Dataset excerpts section start

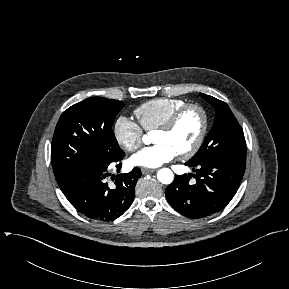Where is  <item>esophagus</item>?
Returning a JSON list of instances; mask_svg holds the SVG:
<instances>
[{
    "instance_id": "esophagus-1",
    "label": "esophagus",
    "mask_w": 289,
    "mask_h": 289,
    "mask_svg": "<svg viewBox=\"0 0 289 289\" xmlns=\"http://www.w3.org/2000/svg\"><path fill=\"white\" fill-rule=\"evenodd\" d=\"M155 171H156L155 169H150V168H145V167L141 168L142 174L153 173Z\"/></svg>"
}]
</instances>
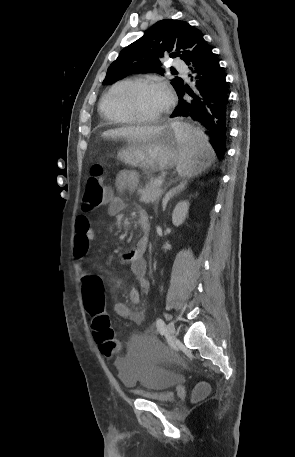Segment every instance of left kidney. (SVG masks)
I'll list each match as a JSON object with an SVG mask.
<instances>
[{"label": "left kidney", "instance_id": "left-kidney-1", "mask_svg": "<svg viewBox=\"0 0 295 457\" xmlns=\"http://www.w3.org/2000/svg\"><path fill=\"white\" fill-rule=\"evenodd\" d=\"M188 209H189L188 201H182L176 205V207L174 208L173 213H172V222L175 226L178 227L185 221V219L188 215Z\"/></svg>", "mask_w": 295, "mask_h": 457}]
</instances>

Dataset excerpts section end
Dataset excerpts section start

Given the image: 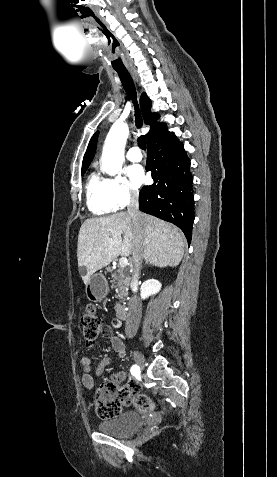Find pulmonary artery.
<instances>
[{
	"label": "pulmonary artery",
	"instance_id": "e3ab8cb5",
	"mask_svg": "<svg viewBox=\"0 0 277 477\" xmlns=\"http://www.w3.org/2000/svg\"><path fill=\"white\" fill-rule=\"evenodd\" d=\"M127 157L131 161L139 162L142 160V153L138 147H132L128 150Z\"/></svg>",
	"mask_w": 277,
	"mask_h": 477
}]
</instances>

Dataset excerpts section end

Filter the entries by the string "http" and copy each matching line.

    "mask_svg": "<svg viewBox=\"0 0 289 289\" xmlns=\"http://www.w3.org/2000/svg\"><path fill=\"white\" fill-rule=\"evenodd\" d=\"M155 171H156L155 169H150V168H145V167L141 168L142 174L153 173Z\"/></svg>"
[{"label": "left kidney", "instance_id": "left-kidney-1", "mask_svg": "<svg viewBox=\"0 0 295 457\" xmlns=\"http://www.w3.org/2000/svg\"><path fill=\"white\" fill-rule=\"evenodd\" d=\"M188 209H189L188 201H182L176 205V207L174 208L173 213H172V222L175 226L178 227L185 221V219L188 215Z\"/></svg>", "mask_w": 295, "mask_h": 457}]
	"mask_svg": "<svg viewBox=\"0 0 277 477\" xmlns=\"http://www.w3.org/2000/svg\"><path fill=\"white\" fill-rule=\"evenodd\" d=\"M127 157L131 161L139 162L142 160V153L138 147H132L128 150Z\"/></svg>",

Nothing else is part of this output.